The overall climate on the fish oil market was good in 2001, with strong improvements in prices. Fish oil production in 2001 was slightly below 2000. There is little availability of fish oil on the market at present. Competing vegetable oils seems to be in shorter supply than initially forecast, and their prices are expected to move up. As a result, a further increase in fish oil prices is likely.
The use of fish in food aid continues to decline. In 2000, some 9 000 tonnes were donated which compares to 21 300 tonnes in 1989. Canned fish is the main product, while edible fat reported a dramatic decline in recent years. As in previous years, developing countries are practically not tapped as a source of fish for food aid whereas Norway continues to be the main supplier of fish for food aid, despite some decline over the last years.

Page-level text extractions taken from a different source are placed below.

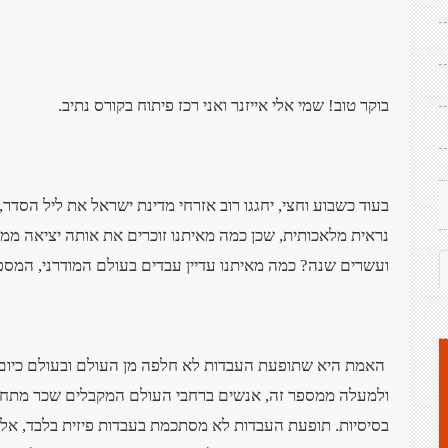
בוקר טוב! שמי אלי אייזנר ואני רכז פיתוח בקורס נתיב
.
בעוד כשבוע וחצי, יחגגו רוב אזרחי מדינת ישראל את ליל הסדר, 
נראית מלאכותית, שכן כמה מאיתנו זוכרים את אותה יציאה 
ועשרים שנה? כמה מאיתנו עדיין עבדים בעולם המודרני, המספק
האמת היא שתופעת העבדות לא חלפה מן העולם ובעולם כיום 
ולמעלה ממספר זה, אנשים ברחבי העולם המקבלים שכר מתחת לש
בסיסיות. תופעת העבדות לא מסתכמת בעבדות פיזית בלבד, אלא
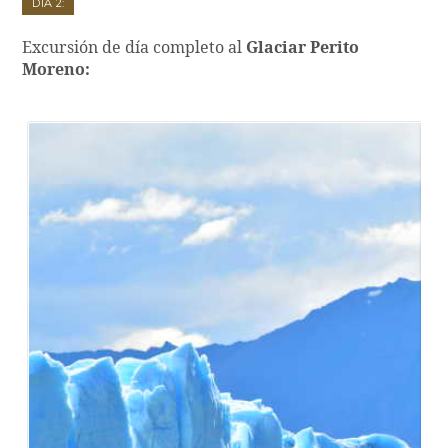
Día 2:
Excursión de día completo al
Glaciar Perito
Moreno:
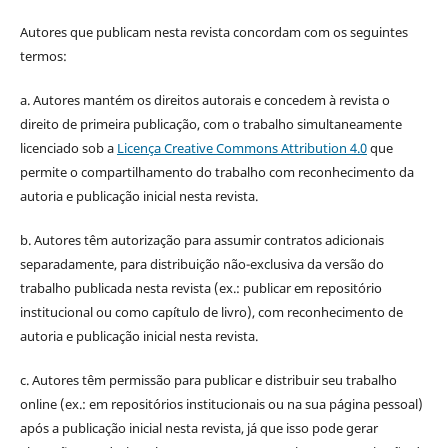
Autores que publicam nesta revista concordam com os seguintes
termos:
a. Autores mantém os direitos autorais e concedem à revista o
direito de primeira publicação, com o trabalho simultaneamente
licenciado sob a
Licença Creative Commons Attribution 4.0
que
permite o compartilhamento do trabalho com reconhecimento da
autoria e publicação inicial nesta revista.
b. Autores têm autorização para assumir contratos adicionais
separadamente, para distribuição não-exclusiva da versão do
trabalho publicada nesta revista (ex.: publicar em repositório
institucional ou como capítulo de livro), com reconhecimento de
autoria e publicação inicial nesta revista.
c. Autores têm permissão para publicar e distribuir seu trabalho
online (ex.: em repositórios institucionais ou na sua página pessoal)
após a publicação inicial nesta revista, já que isso pode gerar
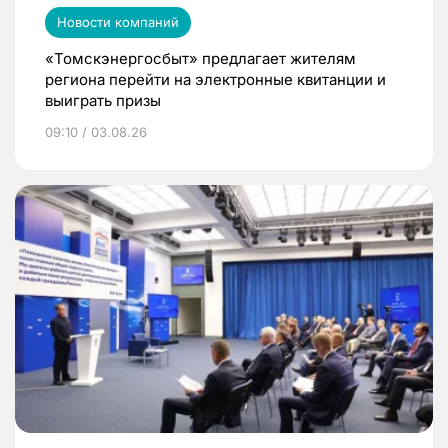
Новости компаний
«Томскэнергосбыт» предлагает жителям
региона перейти на электронные квитанции и
выиграть призы
09:10 / 03.08.26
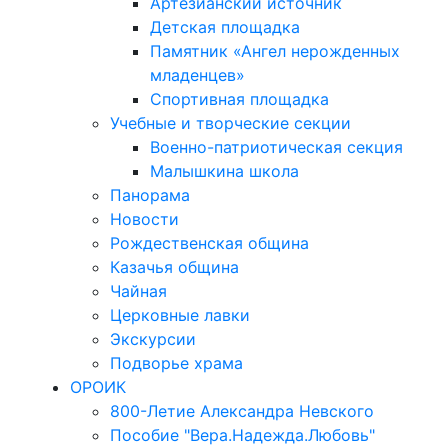
Артезианский источник
Детская площадка
Памятник «Ангел нерожденных
младенцев»
Спортивная площадка
Учебные и творческие секции
Военно-патриотическая секция
Малышкина школа
Панорама
Новости
Рождественская община
Казачья община
Чайная
Церковные лавки
Экскурсии
Подворье храма
ОРОИК
800-Летие Александра Невского
Пособие "Вера.Надежда.Любовь"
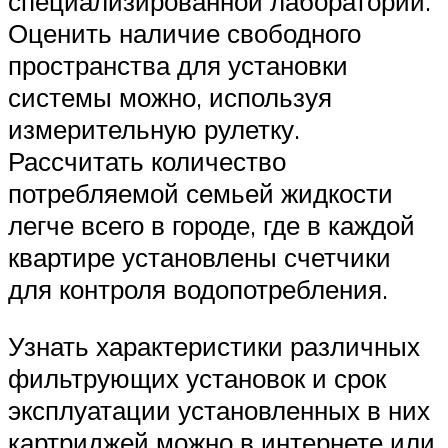
специализированной лаборатории.
Оценить наличие свободного
пространства для установки
системы можно, используя
измерительную рулетку.
Рассчитать количество
потребляемой семьей жидкости
легче всего в городе, где в каждой
квартире установлены счетчики
для контроля водопотребления.
Узнать характеристики различных
фильтрующих установок и срок
эксплуатации установленных в них
картриджей можно в интернете или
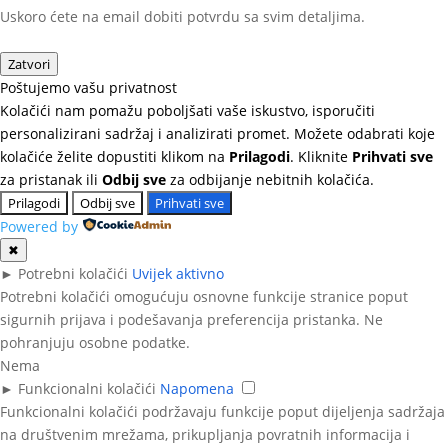
Uskoro ćete na email dobiti potvrdu sa svim detaljima.
Zatvori
Poštujemo vašu privatnost
Kolačići nam pomažu poboljšati vaše iskustvo, isporučiti
personalizirani sadržaj i analizirati promet. Možete odabrati koje
kolačiće želite dopustiti klikom na
Prilagodi
. Kliknite
Prihvati sve
za pristanak ili
Odbij sve
za odbijanje nebitnih kolačića.
Prilagodi
Odbij sve
Prihvati sve
Powered by
✖
►
Potrebni kolačići
Uvijek aktivno
Potrebni kolačići omogućuju osnovne funkcije stranice poput
sigurnih prijava i podešavanja preferencija pristanka. Ne
pohranjuju osobne podatke.
Nema
►
Funkcionalni kolačići
Napomena
Funkcionalni kolačići podržavaju funkcije poput dijeljenja sadržaja
na društvenim mrežama, prikupljanja povratnih informacija i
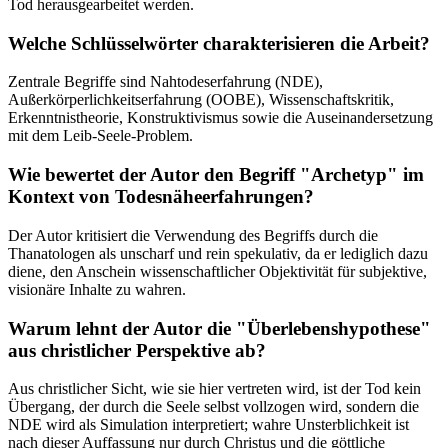
Tod herausgearbeitet werden.
Welche Schlüsselwörter charakterisieren die Arbeit?
Zentrale Begriffe sind Nahtodeserfahrung (NDE),
Außerkörperlichkeitserfahrung (OOBE), Wissenschaftskritik,
Erkenntnistheorie, Konstruktivismus sowie die Auseinandersetzung
mit dem Leib-Seele-Problem.
Wie bewertet der Autor den Begriff "Archetyp" im
Kontext von Todesnäheerfahrungen?
Der Autor kritisiert die Verwendung des Begriffs durch die
Thanatologen als unscharf und rein spekulativ, da er lediglich dazu
diene, den Anschein wissenschaftlicher Objektivität für subjektive,
visionäre Inhalte zu wahren.
Warum lehnt der Autor die "Überlebenshypothese"
aus christlicher Perspektive ab?
Aus christlicher Sicht, wie sie hier vertreten wird, ist der Tod kein
Übergang, der durch die Seele selbst vollzogen wird, sondern die
NDE wird als Simulation interpretiert; wahre Unsterblichkeit ist
nach dieser Auffassung nur durch Christus und die göttliche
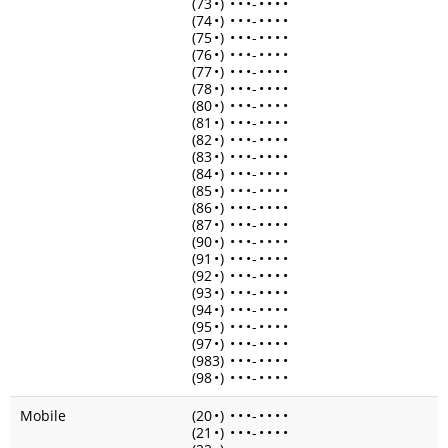
(73
•
)
•
•
•
-
•
•
•
•
(74
•
)
•
•
•
-
•
•
•
•
(75
•
)
•
•
•
-
•
•
•
•
(76
•
)
•
•
•
-
•
•
•
•
(77
•
)
•
•
•
-
•
•
•
•
(78
•
)
•
•
•
-
•
•
•
•
(80
•
)
•
•
•
-
•
•
•
•
(81
•
)
•
•
•
-
•
•
•
•
(82
•
)
•
•
•
-
•
•
•
•
(83
•
)
•
•
•
-
•
•
•
•
(84
•
)
•
•
•
-
•
•
•
•
(85
•
)
•
•
•
-
•
•
•
•
(86
•
)
•
•
•
-
•
•
•
•
(87
•
)
•
•
•
-
•
•
•
•
(90
•
)
•
•
•
-
•
•
•
•
(91
•
)
•
•
•
-
•
•
•
•
(92
•
)
•
•
•
-
•
•
•
•
(93
•
)
•
•
•
-
•
•
•
•
(94
•
)
•
•
•
-
•
•
•
•
(95
•
)
•
•
•
-
•
•
•
•
(97
•
)
•
•
•
-
•
•
•
•
(983)
•
•
•
-
•
•
•
•
(98
•
)
•
•
•
-
•
•
•
•
Mobile
(20
•
)
•
•
•
-
•
•
•
•
(21
•
)
•
•
•
-
•
•
•
•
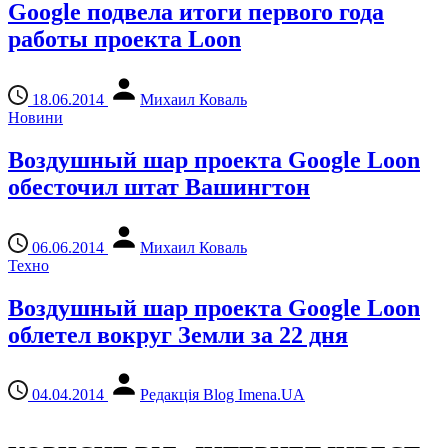
Google подвела итоги первого года
работы проекта Loon
18.06.2014
Михаил Коваль
Новини
Воздушный шар проекта Google Loon
обесточил штат Вашингтон
06.06.2014
Михаил Коваль
Техно
Воздушный шар проекта Google Loon
облетел вокруг Земли за 22 дня
04.04.2014
Редакція Blog Imena.UA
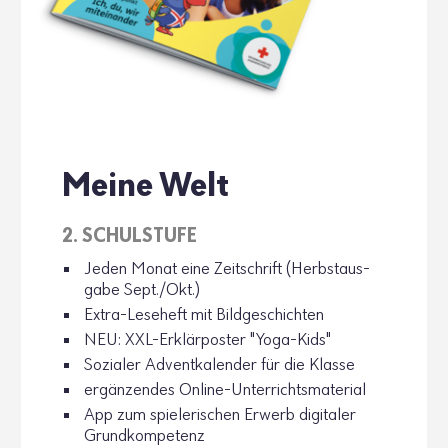
Meine Welt
2. SCHUL­STUFE
Jeden Monat eine Zeit­schrift (Herbst­aus­
gabe Sept./Okt.)
Extra-Lese­heft mit Bild­ge­schichten
NEU: XXL-Erklär­poster "Yoga-Kids"
Sozialer Advent­ka­lender für die Klasse
ergän­zendes Online-Unter­richts­ma­te­rial
App zum spie­le­ri­schen Erwerb digi­taler
Grund­kom­pe­tenz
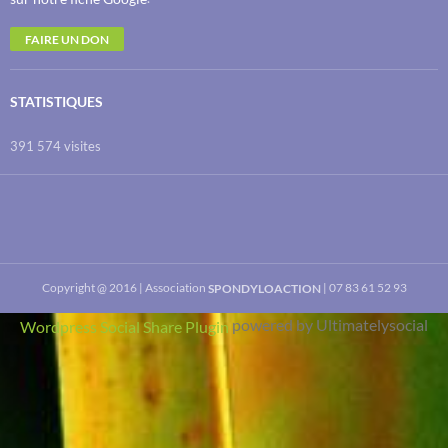
FAIRE UN DON
STATISTIQUES
391 574 visites
Copyright @ 2016 | Association
| 07 83 61 52 93
SPONDYLOACTION
powered by Ultimatelysocial
Wordpress Social Share Plugin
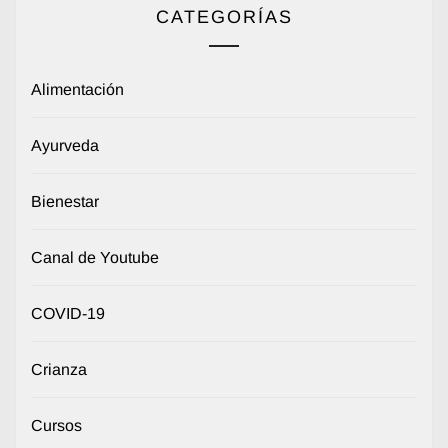
CATEGORÍAS
Alimentación
Ayurveda
Bienestar
Canal de Youtube
COVID-19
Crianza
Cursos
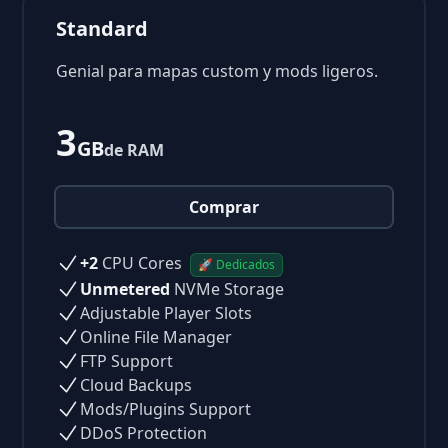
Standard
Genial para mapas custom y mods ligeros.
3
GB
de RAM
Comprar
+2
CPU Cores
🚀 Dedicados
Unmetered
NVMe Storage
Adjustable Player Slots
Online File Manager
FTP Support
Cloud Backups
Mods/Plugins Support
DDoS Protection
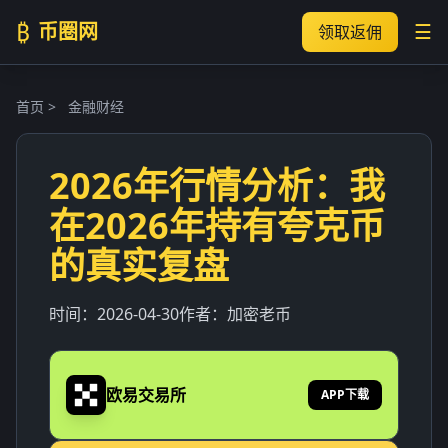
₿
币圈网
☰
领取返佣
首页
>
金融财经
2026年行情分析：我
在2026年持有夸克币
的真实复盘
时间：
2026-04-30
作者：
加密老币
欧易交易所
APP下载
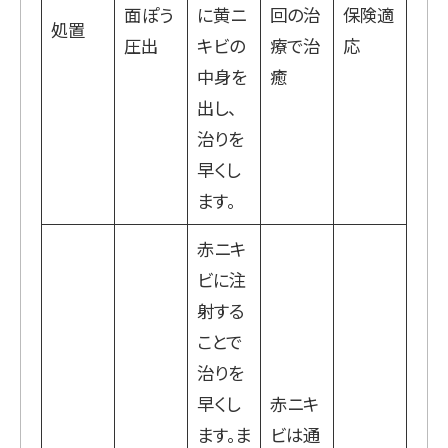
面ぽう
に黄ニ
回の治
保険適
処置
圧出
キビの
療で治
応
中身を
癒
出し、
治りを
早くし
ます。
赤ニキ
ビに注
射する
ことで
治りを
早くし
赤ニキ
ます。ま
ビは通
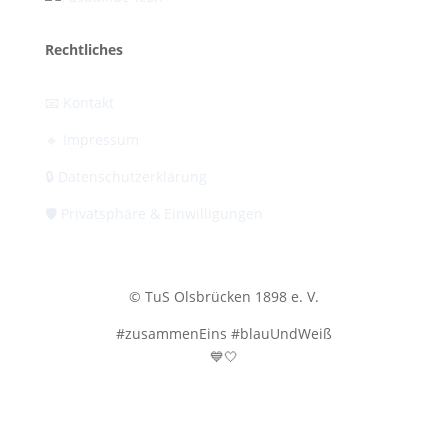
Rechtliches
📧 Kontakt
🔹 Impressum
🔒 Datenschutzerklärung
🛡️ Privatsphäre & Einwilligungen
© TuS Olsbrücken 1898 e. V.
#zusammenEins #blauUndWeiß
💙🤍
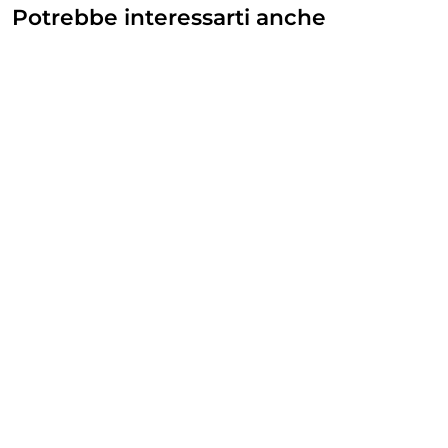
Potrebbe interessarti anche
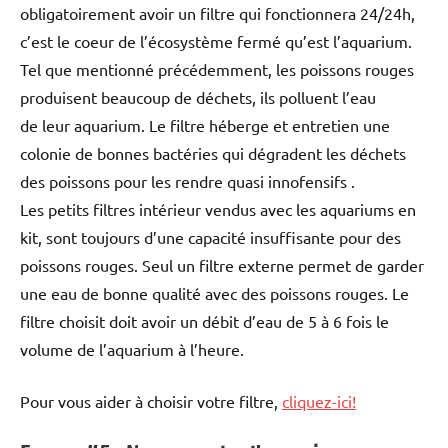
obligatoirement avoir un filtre qui fonctionnera 24/24h,
c’est le coeur de l’écosystème fermé qu’est l’aquarium.
Tel que mentionné précédemment, les poissons rouges
produisent beaucoup de déchets, ils polluent l’eau
de leur aquarium. Le filtre héberge et entretien une
colonie de bonnes bactéries qui dégradent les déchets
des poissons pour les rendre quasi innofensifs .
Les petits filtres intérieur vendus avec les aquariums en
kit, sont toujours d’une capacité insuffisante pour des
poissons rouges. Seul un filtre externe permet de garder
une eau de bonne qualité avec des poissons rouges. Le
filtre choisit doit avoir un débit d’eau de 5 à 6 fois le
volume de l’aquarium à l’heure.
Pour vous aider à choisir votre filtre,
cliquez-ici!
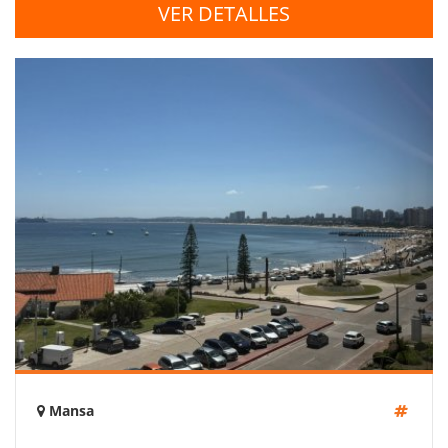
VER DETALLES
Mansa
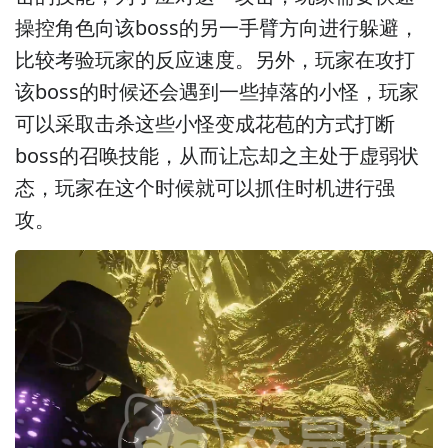
操控角色向该boss的另一手臂方向进行躲避，
比较考验玩家的反应速度。另外，玩家在攻打
该boss的时候还会遇到一些掉落的小怪，玩家
可以采取击杀这些小怪变成花苞的方式打断
boss的召唤技能，从而让忘却之主处于虚弱状
态，玩家在这个时候就可以抓住时机进行强
攻。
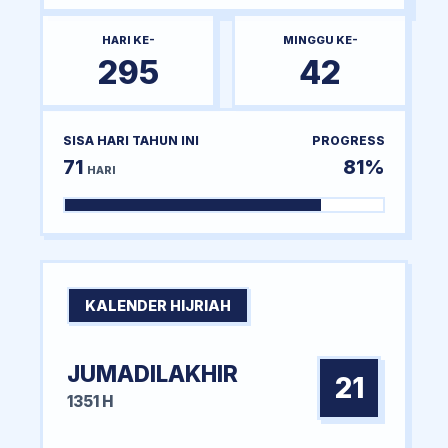
HARI KE-
MINGGU KE-
295
42
SISA HARI TAHUN INI
PROGRESS
71
81%
HARI
KALENDER HIJRIAH
JUMADILAKHIR
21
1351 H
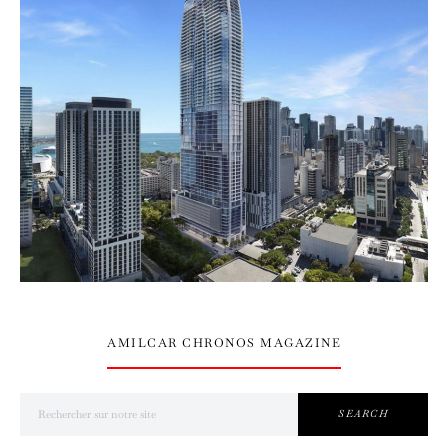
AMILCAR CHRONOS MAGAZINE
Search for:
SEARCH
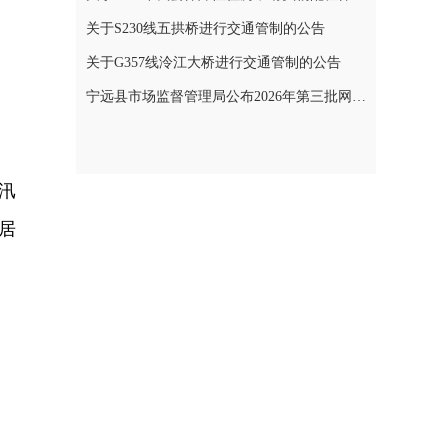
关于S230线五拱桥进行交通管制的公告
关于G357线泠江大桥进行交通管制的公告
宁远县市场监督管理局公布2026年第三批网络餐饮食品安全整治典型案例
汛
居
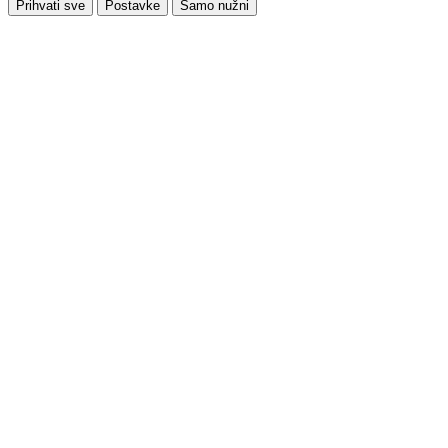
Prihvati sve
Postavke
Samo nužni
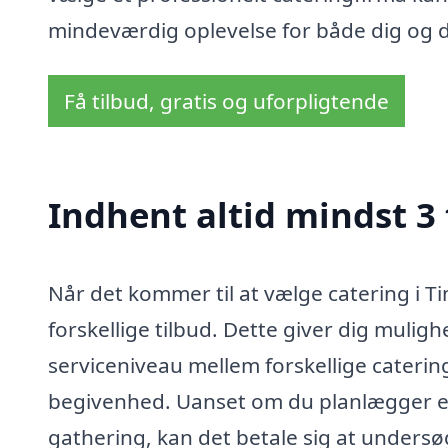
mindeværdig oplevelse for både dig og d
Få tilbud, gratis og uforpligtende
Indhent altid mindst 3 
Når det kommer til at vælge catering i Ti
forskellige tilbud. Dette giver dig muligh
serviceniveau mellem forskellige catering
begivenhed. Uanset om du planlægger en 
gathering, kan det betale sig at unders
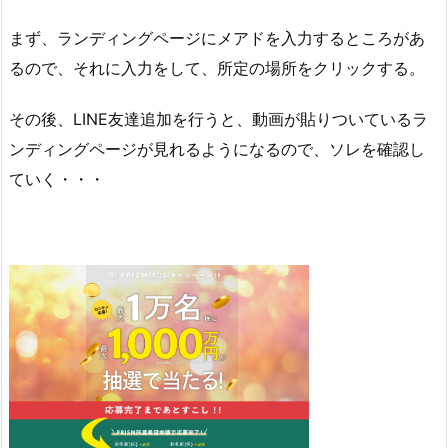
まず、ランディングページにメアドを入力するところがあ
るので、それに入力をして、所定の場所をクリックする。
その後、LINE友達追加を行うと、動画が貼りついているラ
ンディングページが見れるようになるので、ソレを確認し
ていく・・・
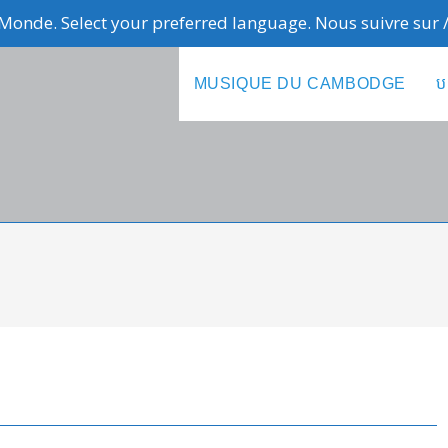
Monde. Select your preferred language. Nous suivre sur
MUSIQUE DU CAMBODGE
ប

Major ongoing issues in international trade in fishery products
- the change in quality control requirements in the main importing countries and their implication for suppliers;
- the concept of risk assessment and other safety measures as potential trade barriers;
- the concern of consumers about food safety;
- the concern of the general public about overexploitation of resources; and
- environmental concerns with regard to aquaculture;
- labelling and traceability; and
- the new WTO negotiations on international trade as launched by the WTO Ministerial Meeting in Doha in 2001 and the implications for trade in fisheries products.